Still, the well-regarded Eliasch Review (http://bit.ly/d99kM3) suggests that including REDD in a well-designed carbon trading system could provide the finance and incentives to reduce deforestation rates by up to 75 per cent in 2030

Still, in Indonesia, where the REDD discussion is quite advanced, there have been warnings that billions of dollars clearly are at risk from graft unless the country puts strong oversight mechanisms in place, according to a recent report released by CIFOR. (http://bit.ly/cfld28)

“Investors should be looking very carefully at the financial governance conditions in the countries where they will be investing their funds. Like Indonesia, many tropical forest countries have long track records of mismanaging public financial resources, particularly in the forestry sector,” said the report’s co-author, Christopher Barr.

Indonesia, which is one country in which ADMCF works on forestry issues, is the world’s third-largest area of tropical forest and the world’s third-largest emitter of carbon after the United States and China because of the massive destruction there of rainforest and peatlands.
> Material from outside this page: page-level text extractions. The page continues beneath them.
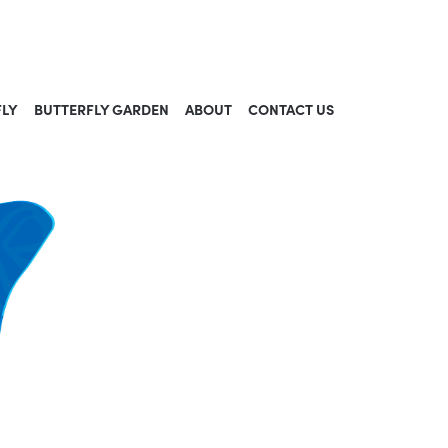
FLY
BUTTERFLY GARDEN
ABOUT
CONTACT US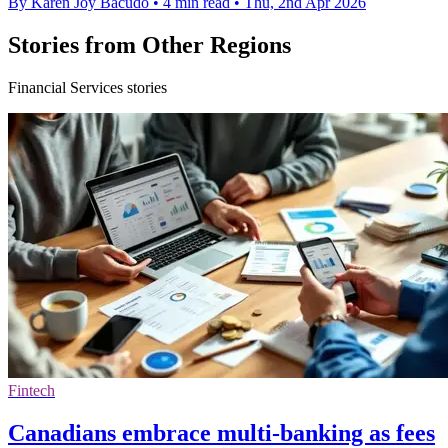
By Karen Joy Bacudo
•
4 min read
•
Thu, 2nd Apr 2026
Stories from Other Regions
Financial Services stories
Fintech
Canadians embrace multi-banking as fees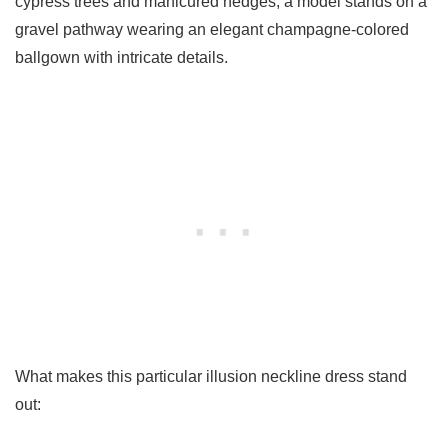
cypress trees and manicured hedges, a model stands on a
gravel pathway wearing an elegant champagne-colored
ballgown with intricate details.
What makes this particular illusion neckline dress stand
out: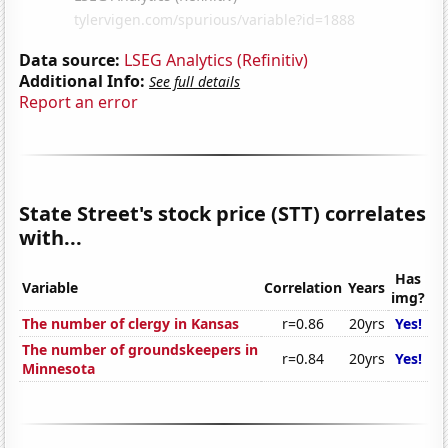
Data source:
LSEG Analytics (Refinitiv)
Additional Info:
See full details
Report an error
State Street's stock price (STT) correlates
with...
Has
Variable
Correlation
Years
img?
The number of clergy in Kansas
r=0.86
20yrs
Yes!
The number of groundskeepers in
r=0.84
20yrs
Yes!
Minnesota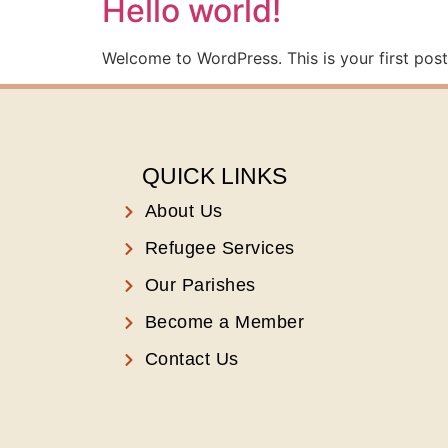
Hello world!
Welcome to WordPress. This is your first post. 
QUICK LINKS
About Us
Refugee Services
Our Parishes
Become a Member
Contact Us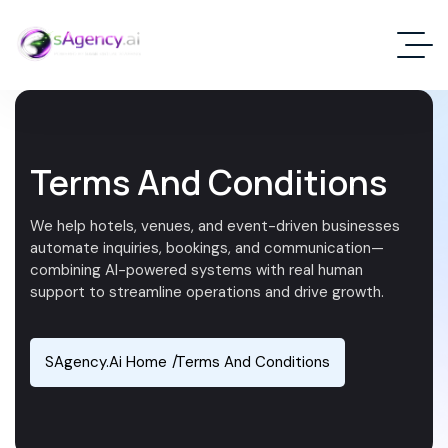
Terms And Conditions
We help hotels, venues, and event-driven businesses
automate inquiries, bookings, and communication—
combining AI-powered systems with real human
support to streamline operations and drive growth.
SAgency.ai Home
Terms And Conditions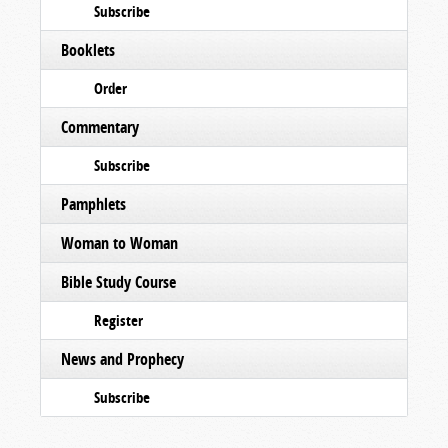
Subscribe
Booklets
Order
Commentary
Subscribe
Pamphlets
Woman to Woman
Bible Study Course
Register
News and Prophecy
Subscribe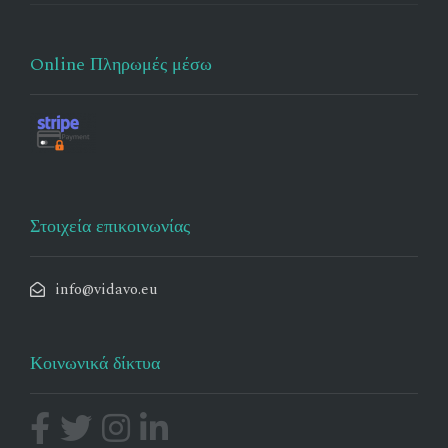
Online Πληρωμές μέσω
Στοιχεία επικοινωνίας
info@vidavo.eu
Κοινωνικά δίκτυα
Last year, Indonesia set up a legal framework for REDD. Several pilot projects are under way and the governments of Norway, Australia, Germany and the U.S. have promised millions of dollars in funding.

What we have seen everywhere forests are protected however, are the sad unintended consequences of the scramble for carbon: environmental groups that have been conserving forests are backing away from protecting them, fearing that as protected forest they won’t qualify under the REDD additionality clause.

It is uncertain whether already protected forests would qualify for REDD credits. This means that while we wait for REDD, for any sort of global or regional framework that will push forward the mechanisms that will allow large-scale protection, our forests are potentially more vulnerable than ever.